A recomendação do FMI para que a Argentina siga o modelo brasileiro dá margem para duas conclusões importantes. A primeira é que, depois  de seis meses de governo petista, a confiança no governo por parte das autoridades do Fundo tornou-se total. A segunda é que foram bem sucedidos os esforços do governo Lula da Silva para quebrar as suspeitas de que iria chutar o pau do barraco.

Dissipadas estas suspeitas os sucessos do governo petista em manter a taxa de câmbio em queda permanente bem como o êxito no controle da inflação que permitiu a baixa da taxa de juros na última reunião do Conselho de Política Monetária (COPOM) conferem crédito ao modelo brasileiro.
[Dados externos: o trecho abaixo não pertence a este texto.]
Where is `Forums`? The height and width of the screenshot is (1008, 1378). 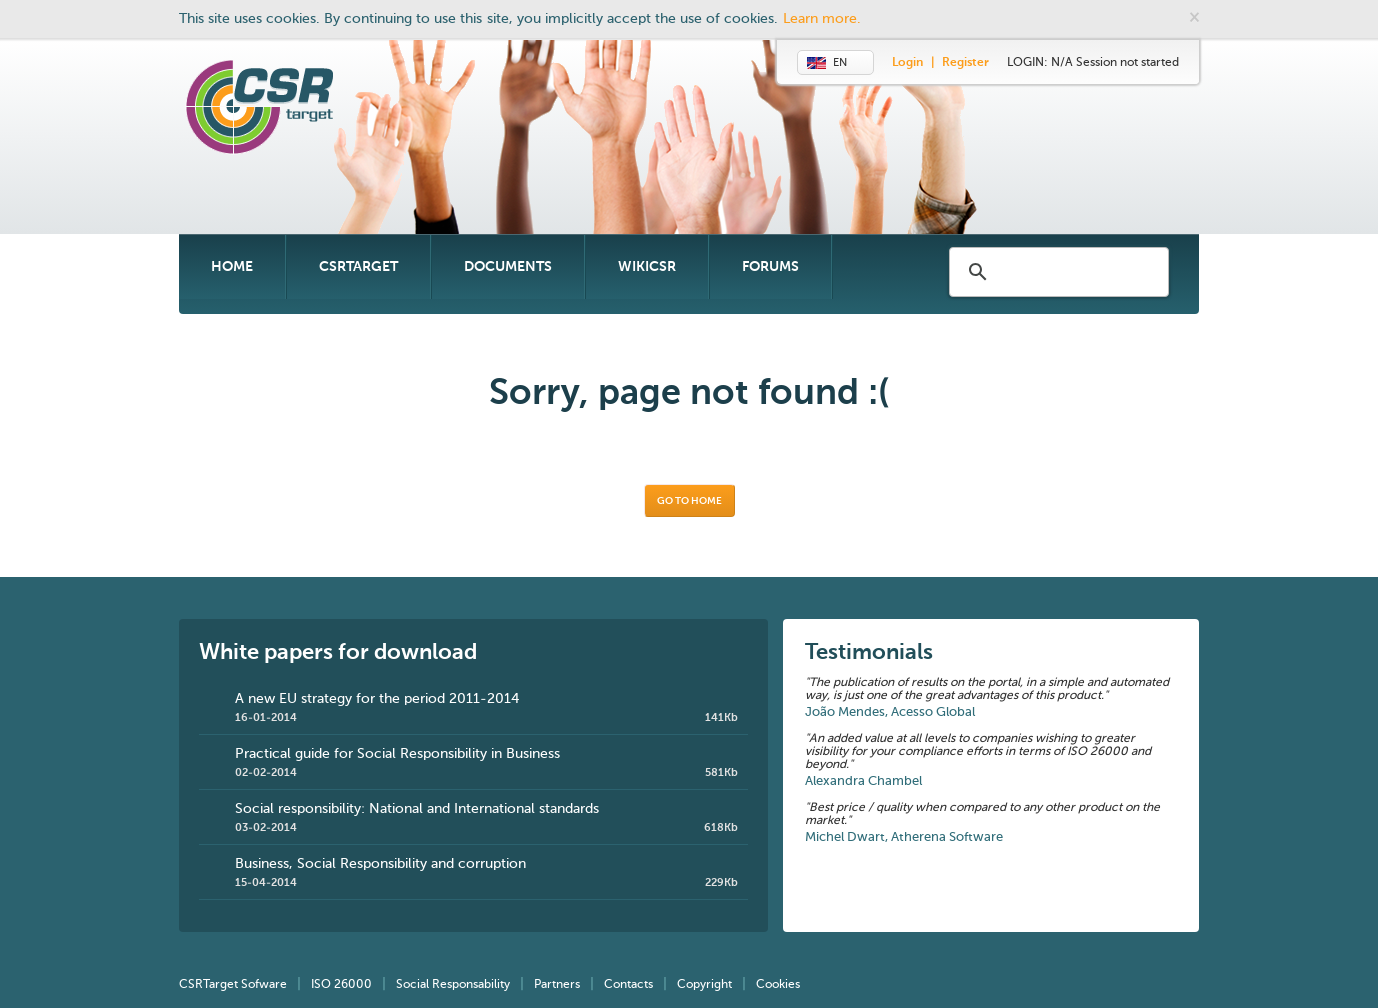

Muito importante é que aos poucos o governo de Lula da Silva está revertendo as tenebrosas perspectivas do período de generalizada corrupção incompetência e estagnação econômica do governo FHC. Este crédito se traduz na opinião do diretor-gerente do FMI Horst Köhler expressa em entrevista publicada pelo jornal argentino "El Clarin".

É o retorno do "efeito Orloff": o Brasil (ou a Argentina) é hoje o que a Argentina (ou o Brasil) será amanhã.